__What this task involves__.
All of the entries below should be returned verbatim, apart from the pictures.

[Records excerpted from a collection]
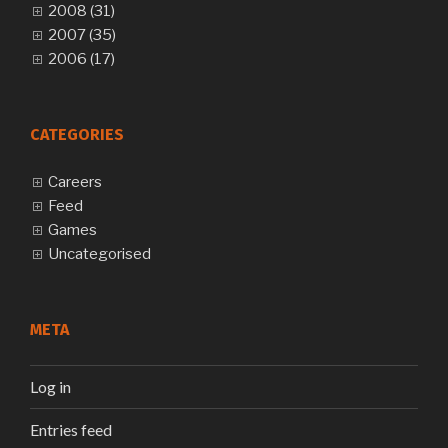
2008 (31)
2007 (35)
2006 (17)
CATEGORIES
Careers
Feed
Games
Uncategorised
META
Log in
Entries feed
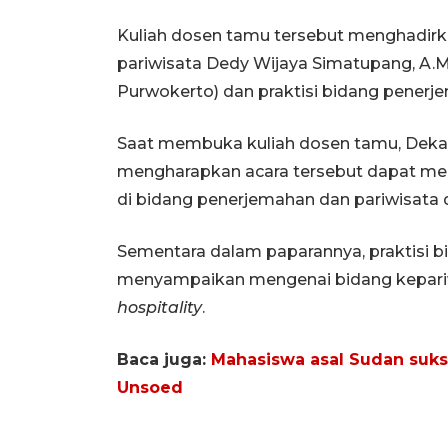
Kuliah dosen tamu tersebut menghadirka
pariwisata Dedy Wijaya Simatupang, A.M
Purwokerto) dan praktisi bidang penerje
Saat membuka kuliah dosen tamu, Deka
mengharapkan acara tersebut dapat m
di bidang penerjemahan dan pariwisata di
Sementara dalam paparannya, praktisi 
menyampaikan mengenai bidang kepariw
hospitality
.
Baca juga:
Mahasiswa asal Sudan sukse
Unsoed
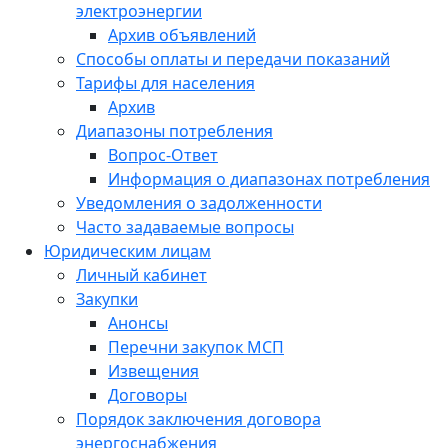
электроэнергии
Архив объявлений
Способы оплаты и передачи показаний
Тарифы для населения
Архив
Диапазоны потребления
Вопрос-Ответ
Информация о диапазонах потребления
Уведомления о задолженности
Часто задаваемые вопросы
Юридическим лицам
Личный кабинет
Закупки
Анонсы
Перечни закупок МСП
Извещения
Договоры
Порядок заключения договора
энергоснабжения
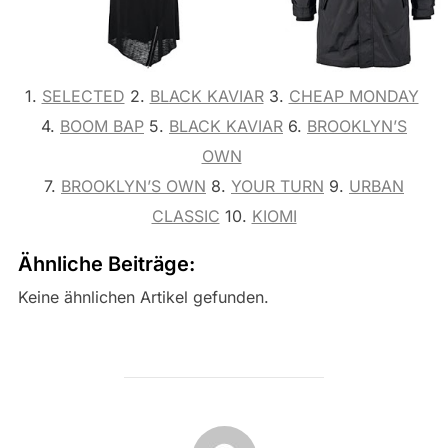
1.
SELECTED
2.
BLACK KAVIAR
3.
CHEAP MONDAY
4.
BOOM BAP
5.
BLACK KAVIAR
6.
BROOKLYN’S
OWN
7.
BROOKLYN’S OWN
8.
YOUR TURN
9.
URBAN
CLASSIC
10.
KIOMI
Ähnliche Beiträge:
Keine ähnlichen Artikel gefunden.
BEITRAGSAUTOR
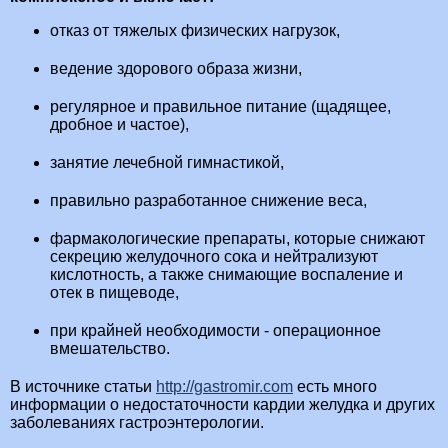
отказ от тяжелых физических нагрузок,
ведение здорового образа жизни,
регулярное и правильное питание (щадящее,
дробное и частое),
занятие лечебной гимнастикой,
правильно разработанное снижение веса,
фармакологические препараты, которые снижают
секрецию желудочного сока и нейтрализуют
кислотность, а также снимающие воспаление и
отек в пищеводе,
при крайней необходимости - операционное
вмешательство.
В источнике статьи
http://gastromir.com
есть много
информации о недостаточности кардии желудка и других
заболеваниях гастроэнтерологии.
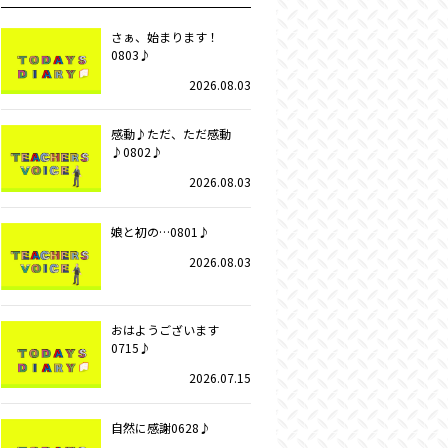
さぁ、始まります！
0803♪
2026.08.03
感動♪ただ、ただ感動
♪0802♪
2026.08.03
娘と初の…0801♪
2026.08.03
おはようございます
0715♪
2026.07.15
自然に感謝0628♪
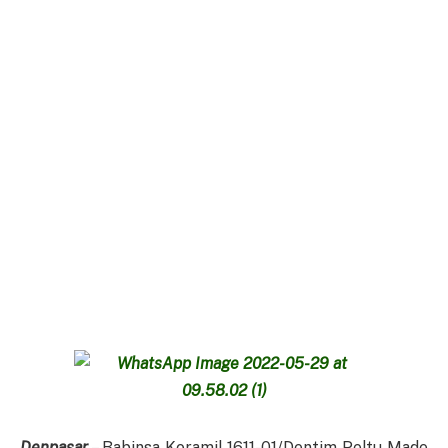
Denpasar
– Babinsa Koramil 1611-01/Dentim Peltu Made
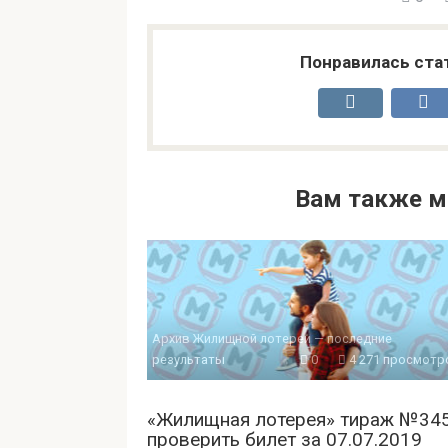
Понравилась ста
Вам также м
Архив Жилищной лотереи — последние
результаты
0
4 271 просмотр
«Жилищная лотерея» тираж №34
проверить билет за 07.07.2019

__Your response__.
2008 (31)
2007 (35)
2006 (17)
CATEGORIES
Careers
Feed
Games
Uncategorised
META
Log in
Entries feed
Kuliah dosen tamu tersebut menghadirka
pariwisata Dedy Wijaya Simatupang, A.M
Purwokerto) dan praktisi bidang penerje
Saat membuka kuliah dosen tamu, Deka
mengharapkan acara tersebut dapat m
di bidang penerjemahan dan pariwisata di
Sementara dalam paparannya, praktisi 
menyampaikan mengenai bidang kepariw
hospitality
.
Baca juga:
Mahasiswa asal Sudan sukse
Unsoed
электроэнергии
Архив объявлений
Способы оплаты и передачи показаний
Тарифы для населения
Архив
Диапазоны потребления
Вопрос-Ответ
Информация о диапазонах потребления
Уведомления о задолженности
Часто задаваемые вопросы
Юридическим лицам
Личный кабинет
Закупки
Анонсы
Перечни закупок МСП
Извещения
Договоры
Порядок заключения договора
энергоснабжения
1.
SELECTED
2.
BLACK KAVIAR
3.
CHEAP MONDAY
4.
BOOM BAP
5.
BLACK KAVIAR
6.
BROOKLYN’S
OWN
7.
BROOKLYN’S OWN
8.
YOUR TURN
9.
URBAN
CLASSIC
10.
KIOMI
Ähnliche Beiträge:
Keine ähnlichen Artikel gefunden.
BEITRAGSAUTOR
отказ от тяжелых физических нагрузок,
ведение здорового образа жизни,
регулярное и правильное питание (щадящее,
дробное и частое),
занятие лечебной гимнастикой,
правильно разработанное снижение веса,
фармакологические препараты, которые снижают
секрецию желудочного сока и нейтрализуют
кислотность, а также снимающие воспаление и
отек в пищеводе,
при крайней необходимости - операционное
вмешательство.
В источнике статьи
http://gastromir.com
есть много
информации о недостаточности кардии желудка и других
заболеваниях гастроэнтерологии.
さぁ、始まります！
0803♪
2026.08.03
感動♪ただ、ただ感動
♪0802♪
2026.08.03
娘と初の…0801♪
2026.08.03
おはようございます
0715♪
2026.07.15
自然に感謝0628♪
Denpasar
– Babinsa Koramil 1611-01/Dentim Peltu Made
Понравилась ста
Вам также м
Архив Жилищной лотереи — последние
результаты
0
4 271 просмотр
«Жилищная лотерея» тираж №34
проверить билет за 07.07.2019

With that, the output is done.